I always felt that it was like a fast food industry that I don’t feel like belonging to. I’m into people who do not need to be told how to be or how to dress. A Rad Hourani person is someone who does not follow a trend, people who do not define themselves as men or women, who feel ageless all the time, and who look comfortable when they move, think, talk, and dress. I guess they are people that I see my reflection in; it’s all about the mirror when it comes to others. I am most interested in designing for people that can see themselves similarly to the way I do. I’m not interested in knowing about a men’s or women’s fashion industry; it’s passé for me.

What do you think about the fashion industry in general today? Don’t you think that it became too accessible to the public?

I just know that I don’t need to be another fashion trendy “it” designer — there are so many of them. I’m interested in making things that make me think and react. I admire designers who have a complete vision, who pay attention to all the details of their brand’s image, and take that vision even further in abstraction and refinement, all the way into the field of art.

Why do you make your collections mainly unisex?

I don’t see why we need to divide things by gender, seasons, rules, religion, race, nationality, age, etc. I think that as a society, we’ve been extremely programmed.
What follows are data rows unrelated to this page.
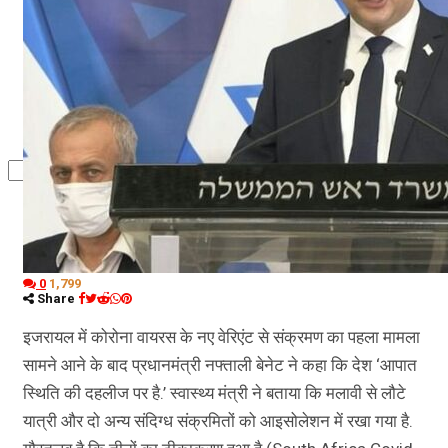
कृषि
धर्म
विज्ञान तकनीकी
0
1,799
Share
इजरायल में कोरोना वायरस के नए वेरिएंट से संक्रमण का पहला मामला
सामने आने के बाद प्रधानमंत्री नफ्ताली बेनेट ने कहा कि देश ‘आपात
स्थिति की दहलीज पर है.’ स्वास्थ्य मंत्री ने बताया कि मलावी से लौटे
यात्री और दो अन्य संदिग्ध संक्रमितों को आइसोलेशन में रखा गया है.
Even the most advanced societies are very limited in the way they define themselves. The way I do things without gender or season, it applies to everything in life. It’s about defying those limitations that are so often self-imposed. I believe that the obsession with segregation or religion is what breeds war.

How did you react when you read the first critics on collection #1?

I was just very happy that I was able to accomplish a first step of what I wanted to do for a long time. Launching my own label had been in the back of my head for a long time, but I just didn’t feel ready for it six years ago.

That collection was exclusively made of black. The collection #06 is mainly black and white. Why did you choose these two “colors”?

I love colors when they are well done. It’s very easy to add colors to any collection, but it’s very complex to create something strong in black and minimal. I have used some colors in the past, and I’m not afraid of using or adding more in the future; I just have to feel like wearing it as I’m my own muse.

From all the fashion “capital” cities, which one do you prefer?

All cities and no cities. I prefer the universe, as I think that circumstances have brought me to move around from an early point in my life, and I’ve felt compelled to continue on doing so, for this experience has made me consider things in a wider perspective, with no restrictions. I am not especially attached to the concept of national identity. Of course, what I’ve seen in every city I’ve been in has contributed to shaping my personality — I don’t want to set any boundaries on my capacity to learn and evolve. It helped me to understand that I’m from nowhere and I’m everywhere.

Is there a Rad Hourani persona just like Karl Lagerfeld with his white-hair-high-collar-fingerless-gloves or Anna Wintour and her fur coat and legendary hairstyle?

I believe that the way everyone dresses is a reflection of their personality, so I think that I needed to create that costume in the clothes that I make to start aligning things with my world. Basically, my way of thinking is seeing the world with no borders, no nationality, no age, color, gender or season. What you see in my clothes or silhouette is a reflection of who I am.

Rad Hourani - Source: Panaru Pallasades

 

What are your plans for the future?

I really started from nothing and to be really honest, my first collection was really for myself. I never knew it would go this far, even if I imagined or projected this, now that it’s starting to happen, I’m so thankful for everything that has been happening to me. Everything that I do is out of what I want to be wearing or feeling and this is how I stay focused and maintain a clear vision in which I can express myself. My plan is clear: keep showing collections, integrate a solid business platform, and extend to other activities when the time is right, art, film, and hopefully more.